Israel has kept true to this promise. The 2009 UN Fact-Finding Mission to the Gaza Conflict, better known as the Goldstone Mission, concluded “from a review of the facts on the ground that it witnessed for itself that what was prescribed as the best strategy [Dahiya Doctrine] appears to have been precisely what was put into practice.”

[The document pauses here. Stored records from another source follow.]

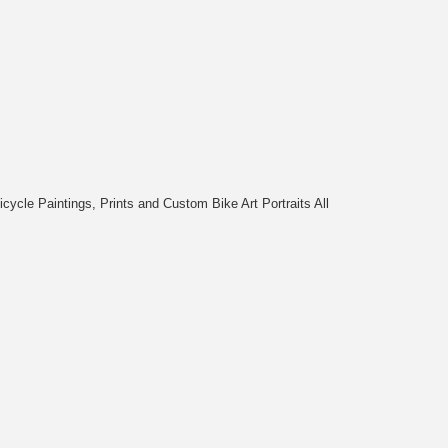
cycle Paintings, Prints and Custom Bike Art Portraits All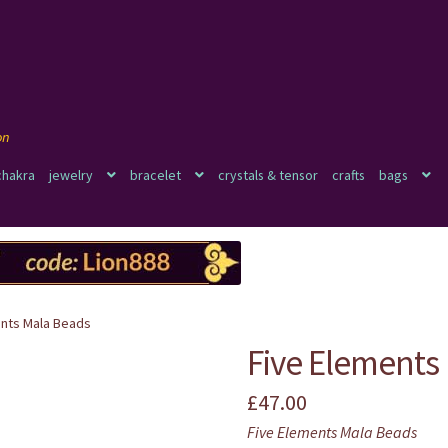
chakra
jewelry
bracelet
crystals & tensor
crafts
bags
ents Mala Beads
Five Elements
£
47.00
Five Elements Mala Beads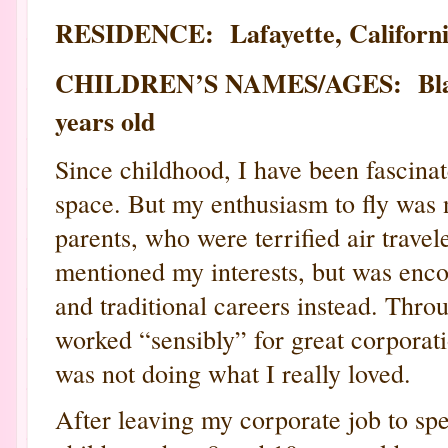
RESIDENCE: Lafayette, Californ
CHILDREN’S NAMES/AGES: Blake, 
years old
Since childhood, I have been fascinat
space. But my enthusiasm to fly was
parents, who were terrified air trave
mentioned my interests, but was enc
and traditional careers instead. Throu
worked “sensibly” for great corporat
was not doing what I really loved.
After leaving my corporate job to s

According to the National Lawyers Guild, Physicians for Human Rights-Israel, Human Rights Watch and Amnesty International, Israel directly targeted civilians or recklessly caused civilian deaths during Operation Cast Lead. Far from avoiding the deaths of civilians, Israel effectively considers them legitimate targets.
5) Hamas hides its weapons in homes, mosques and schools and uses human shields.
This is arguably one of Israel’s most insidious claims, because it blames Palestinians for their own death and deprives them of even their victimhood. Israel made the same argument in its war against Lebanon in 2006 and in its war against Palestinians in 2008. Notwithstanding its military cartoon sketches, Israel has yet to prove that Hamas has used civilian infrastructure to store military weapons. The two cases where Hamas indeed stored weapons in UNRWA schools, the schools were empty. UNRWA discovered the rockets and publicly condemned the violation of its sanctity.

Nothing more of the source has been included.